En cualquier caso, el camino de la unidad es más difícil de lo que parece, especialmente con los partidos tradicionales. Para dignificar una unidad más que necesaria en los actuales momentos, no es válido cifrar las esperanzas en un acto de buena voluntad de los dueños de los partidos políticos. Tampoco funciona apelar al patriotismo, al interés colectivo por encima de los beneficios personales, a la ética, al reconocimiento ciudadano, o a la experiencia histórica. En la cultura caudillista, la marca, o sellos del partido, la relativa organización o influencia territorial, las estructuras, los contactos con el gobierno, las relaciones internacionales y especialmente los apoyos financieros, no pueden ser prorrateados con la competencia.

Entonces, ¿de cuál unidad estamos hablando?

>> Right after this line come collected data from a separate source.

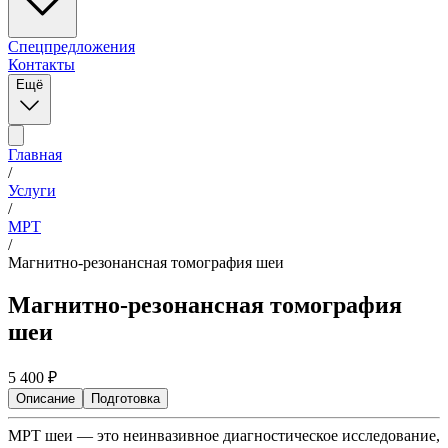
Спецпредложения
Контакты
Ещё
Главная
/
Услуги
/
МРТ
/
Магнитно-резонансная томография шеи
Магнитно-резонансная томография
шеи
5 400
₽
Описание
Подготовка
МРТ шеи — это неинвазивное диагностическое исследование,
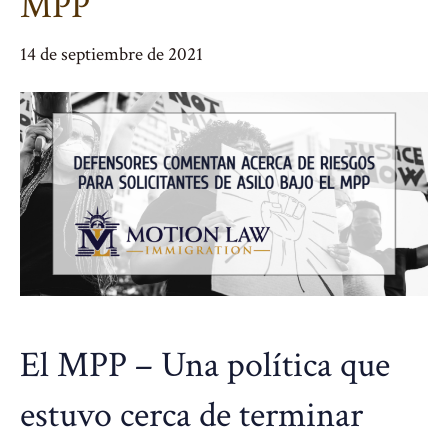
MPP
14 de septiembre de 2021
El MPP – Una política que
estuvo cerca de terminar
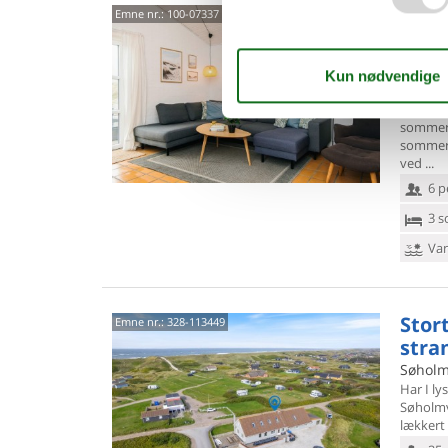
Mod
Emne nr.:
100-07337
Vest
Tingodd
4,9
Velkomm
sommerh
sommerhu
ved
6 p
3 s
Van
Stor
Emne nr.:
328-113449
stra
Søholm
Har I ly
Søholmv
lækkert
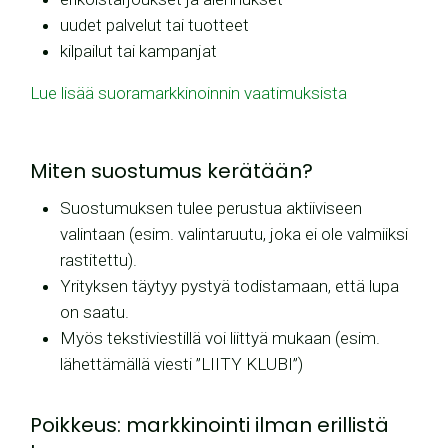
uudet palvelut tai tuotteet
kilpailut tai kampanjat
Lue lisää suoramarkkinoinnin vaatimuksista
Miten suostumus kerätään?
Suostumuksen tulee perustua aktiiviseen
valintaan (esim. valintaruutu, joka ei ole valmiiksi
rastitettu).
Yrityksen täytyy pystyä todistamaan, että lupa
on saatu.
Myös tekstiviestillä voi liittyä mukaan (esim.
lähettämällä viesti ”LIITY KLUBI”)
Poikkeus: markkinointi ilman erillistä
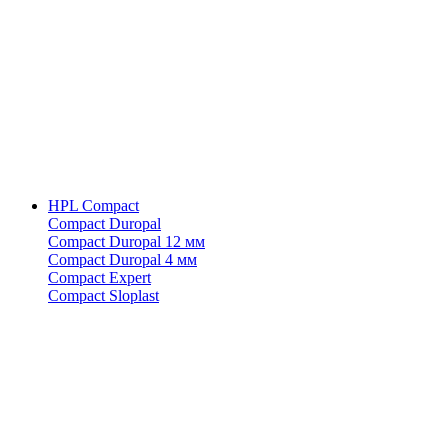
HPL Compact
Compact Duropal
Compact Duropal 12 мм
Compact Duropal 4 мм
Compact Expert
Compact Sloplast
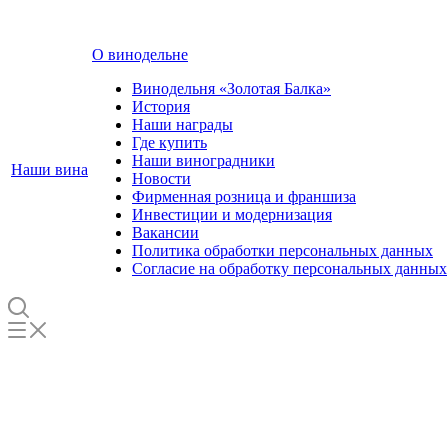
О винодельне
Винодельня «Золотая Балка»
История
Наши награды
Где купить
Наши виноградники
Наши вина
Новости
Фирменная розница и франшиза
Инвестиции и модернизация
Вакансии
Политика обработки персональных данных
Согласие на обработку персональных данных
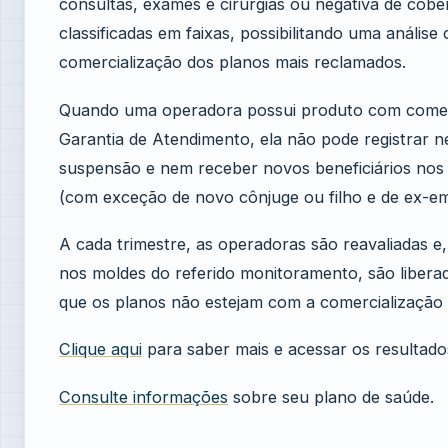
consultas, exames e cirurgias ou negativa de cober
classificadas em faixas, possibilitando uma anális
comercialização dos planos mais reclamados.
Quando uma operadora possui produto com comer
Garantia de Atendimento, ela não pode registrar n
suspensão e nem receber novos beneficiários nos
(com exceção de novo cônjuge ou filho e de ex-e
A cada trimestre, as operadoras são reavaliadas e,
nos moldes do referido monitoramento, são libera
que os planos não estejam com a comercialização 
Clique aqui
para saber mais e acessar os resultad
Consulte informações
sobre seu plano de saúde.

Los grupos y partidos pequeños que han demostrado ser la auténtica oposición al orteguismo podrían lograr acuerdos y compromisos al menos en dos direcciones: Una, en valores y principios y dos, en posiciones programáticas. Un discurso común, como un decálogo de valores y principios y, un debate constante, para desarrollar ideas e identificar objetivos comunes y propuestas, podría ser el inicio de una gran unidad nacional. Eso no excluye que en situaciones especiales el liderazgo carismático pudiera transformarse de individual a colectivo y la negociación privilegie lo cualitativo sobre lo cuantitativo.

La marcha a la unidad debe ser incluyente y abierta a todos los que profesan los mismos valores y principios democráticos. Convendría abrir un abanico lo suficientemente amplio para crecer, sin que la individualidad de cualquier colectividad se sienta amenazada, o forzada a cambiar sus símbolos, o anagramas. Por supuesto, que los que no compartan esos valores y principios, así como los colaboracionistas con la dictadura, quedarían autoexcluidos por definición.

El general Juan Domingo Perón dijo hace tiempo en la Argentina que “la unidad de doctrina hace que cada hombre vea los problemas, los comprenda y los aprecie de una misma manera. Y de una misma manera de percibir y de apreciar, resulta una misma manera de proceder. Eso, lleva a la unidad de acción”.

La unidad de grupos y partidos pequeños, dispersos y numerosos, no solo es necesaria sino también urgente. Es factible impulsarla y fortalecerla, sin caer en las trampas del formalismo y la ortodoxia, que aniquilan cualquier aspiración de convergencia antes de nacer. En esa nueva asociación, la definición y apoderamiento colectivos alrededor de los temas esenciales, para actuar en consecuencia, tales como la reforma electoral, la no reelección, la defensa de los derechos humanos y la lucha contra la corrupción administrativa, entre otros, serían ejemplos de unidad en la práctica.

El liderazgo, al alcance de todos, consistiría en comunicarse entre los grupos de forma ordenada y con imaginación y sellar compromisos para llevar a cabo las acciones políticas necesarias en el momento indicado, cuando se trate de rescatar a la nación.

El autor es diplomático, fue embajador en Colombia y España.